Plans of the candidates varied from amendments of current legislations, negotiations with the government, and other alternatives related to hiring experts or searching for further funding sources.
In this regard, Daily News Egypt spoke to a number of candidates for more explanations on ways of implementing the aforementioned plans.
The syndicate’s current head of the Freedom Committee, Khaled El-Balshy, told Daily News Egypt that “for fair discussions and finding appropriate solutions for journalists salaries, a general conference should be held with the attendance of economic experts.”
El-Balshy continued that hiring economic experts will assist in providing proper suggestions that will suit the country’s current economic conditions. The conference is supposed to take place during the first three months of the new council’s formation, he stated.
This suggestion was in regards to improving the financial conditions of the press institution as a whole.
As for salaries, El-Balshy clarified that there is also the problem that a number of newspapers are not committed to the financial conditions of the new contracts of journalists.
The new contracts stipulate that the minimum wage of each journalist should be EGP 1,200 per month, which a large number of journalists do not receive.
El-Balshy said, “first let’s attempt to fully activate the minimum wages and then we will work on increasing it.”
Beside salaries, journalists who are registered with the syndicate receive allowances of EGP 1,380 that is dedicated from Ministry of Finance. There are about 11,000 journalists registered with the syndicate, which implies that the government provides about EGP 13,000,000 for allowances.
When asked about plans of increasing allowances and if that would clash with the country’s economic issues, he said they are planning to include allowances within the journalists’ incomes that can increase on a periodic basis. He also added that this method will be discussed with the experts.
Concerning legislative plans, the editor in chief of Al-Ahram Gate, Hesham Younis, and the managing editor of Al-Shorouk newspaper, Mohamed Saad Abdul Hafeez, focused on legislative amendments for salaries and allowances.
The journalist also believes that the legislations require amendments since they were prepared decades ago.
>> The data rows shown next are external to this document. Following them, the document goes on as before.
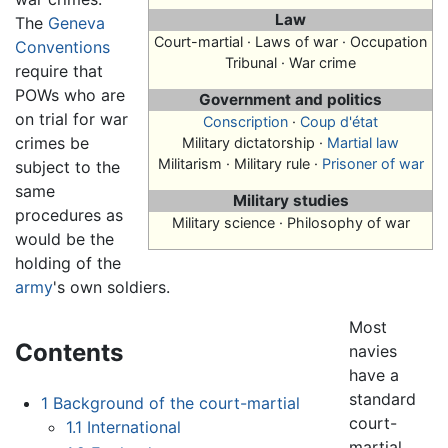
Law
The
Geneva
Court-martial
· Laws of war · Occupation
Conventions
Tribunal · War crime
require that
POWs who are
Government and politics
on trial for war
Conscription
·
Coup d'état
crimes be
Military dictatorship ·
Martial law
Militarism · Military rule ·
Prisoner of war
subject to the
same
Military studies
procedures as
Military science · Philosophy of war
would be the
holding of the
army
's own soldiers.
Most
Contents
navies
have a
standard
1
Background of the court-martial
court-
1.1
International
martial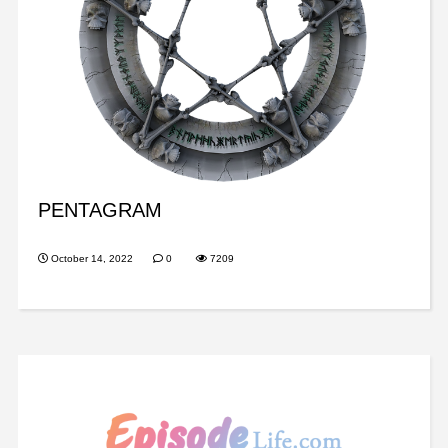
PENTAGRAM
October 14, 2022
0
7209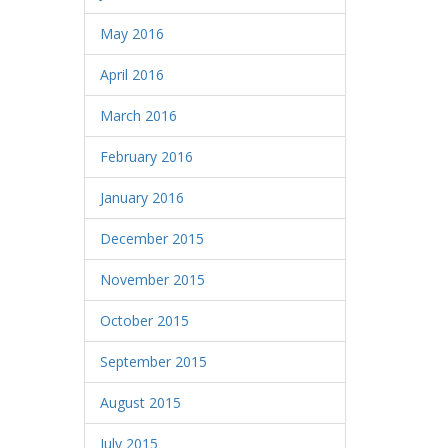
May 2016
April 2016
March 2016
February 2016
January 2016
December 2015
November 2015
October 2015
September 2015
August 2015
July 2015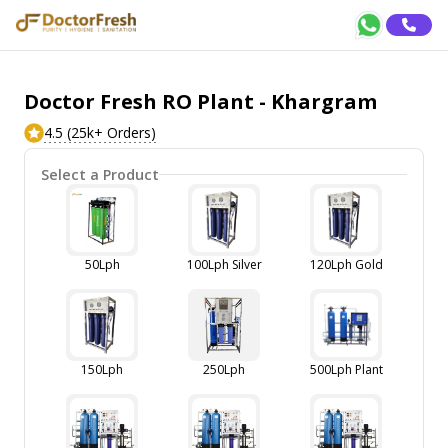
Doctor Fresh RO Plant - Khargram
4.5 (25k+ Orders)
Select a Product
50Lph
100Lph Silver
120Lph Gold
150Lph
250Lph
500Lph Plant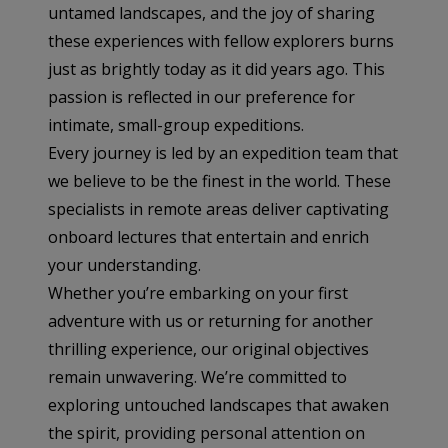
untamed landscapes, and the joy of sharing
these experiences with fellow explorers burns
just as brightly today as it did years ago. This
passion is reflected in our preference for
intimate, small-group expeditions.
Every journey is led by an expedition team that
we believe to be the finest in the world. These
specialists in remote areas deliver captivating
onboard lectures that entertain and enrich
your understanding.
Whether you’re embarking on your first
adventure with us or returning for another
thrilling experience, our original objectives
remain unwavering. We’re committed to
exploring untouched landscapes that awaken
the spirit, providing personal attention on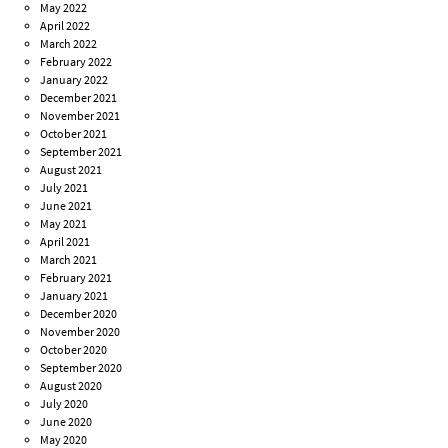
May 2022
April 2022
March 2022
February 2022
January 2022
December 2021
November 2021
October 2021
September 2021
August 2021
July 2021
June 2021
May 2021
April 2021
March 2021
February 2021
January 2021
December 2020
November 2020
October 2020
September 2020
August 2020
July 2020
June 2020
May 2020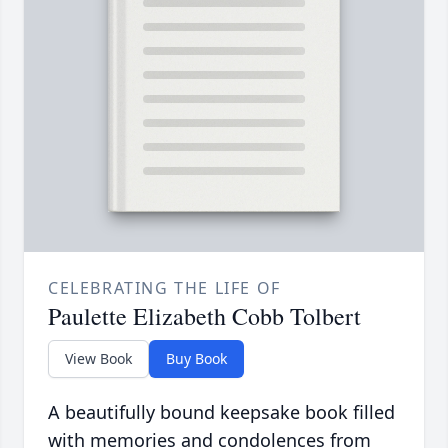
CELEBRATING THE LIFE OF
Paulette Elizabeth Cobb Tolbert
View Book
Buy Book
A beautifully bound keepsake book filled
with memories and condolences from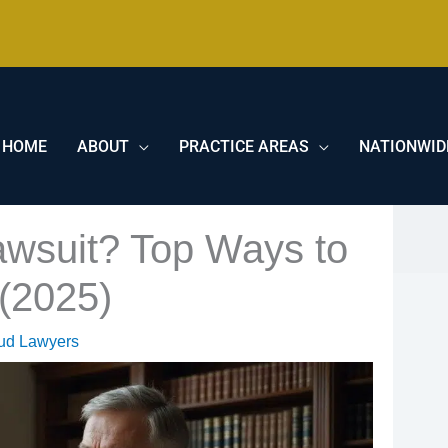
HOME
ABOUT
PRACTICE AREAS
NATIONWID
awsuit? Top Ways to
(2025)
aud Lawyers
All the aforementioned journalists stressed on the necessity of activating court rulings for increasing journalists’ allowances.
The managing editor of state-run Al-Ahram, Abdel Mohsen Salama—who is running for the position of syndicate president—said that the economic situation the newspapers are facing is very difficult. The syndicate should take due care of this. “The profession is facing dangers.”
He suggested that printing material, paper, ink, and machines should all be subsidised when newspapers use them. He added that subsidising such elements is part of the national security of the country.
“The pressures are even on government-controlled newspapers, which are also suffering from financial problems,” he said.